A point that Peach doesn’t touch on but that may be relevant for you: not all birth control pills will affect you in the same way. If your prior or current prescription makes you ill for some phase of your cycle, makes your immune resistance go poof, makes your face break out, or so forth: talk to your OB/GYN about alternatives. My current SO had bad experiences previously, said so, and has something now that doesn’t (so far as she’s said) cause her trouble.
July 18th, 2007 at 9:04 am
Wow, Hard. I’m so sorry that you have to go through that with your husband! I know that mental anguish from pregnancy scares, but this was either before Plan B was available, or I was just so secluded in the Bible Belt that I didn’t know it existed.
I worry that you have to go behind his back to take care of yourself. I’m sending good thoughts (prayers, if you will) your way, for strength or whatever you need most.

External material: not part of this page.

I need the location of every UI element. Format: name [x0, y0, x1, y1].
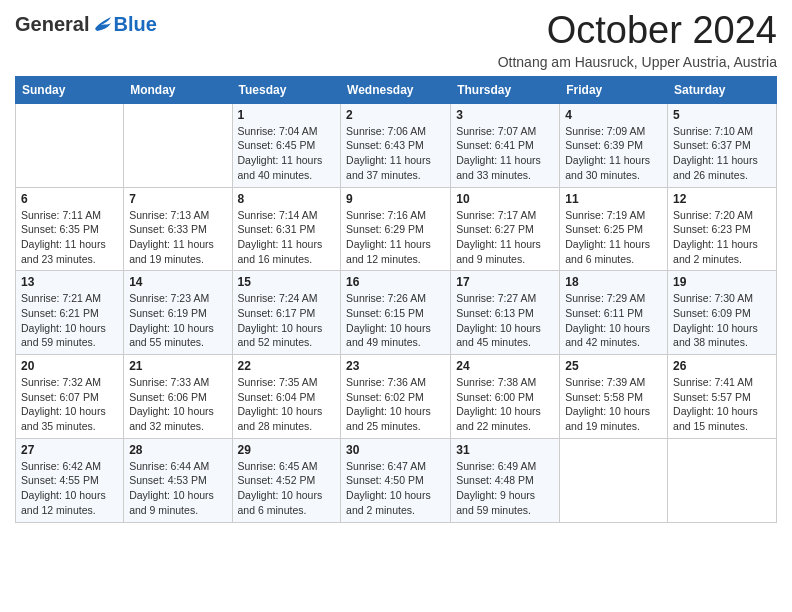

grumpy, I can agree that respecting another’s religious beliefs is good, but in my eyes it’s the woman’s body that has to bear the brunt of what pregnancy imposes on people’s lives, so, while a man (the husband, BF, whatever) gets to express his concerns, he doesn’t get to forbid a woman from using EC because of his personal beliefs.
So I agree with Peach that a discussion of birth control is in order. Perhaps your husband will me more open to EC if he understands that 1) it’s not an abortive and 2) that worry about becoming pregnant before you’re ready is causing you significant stress.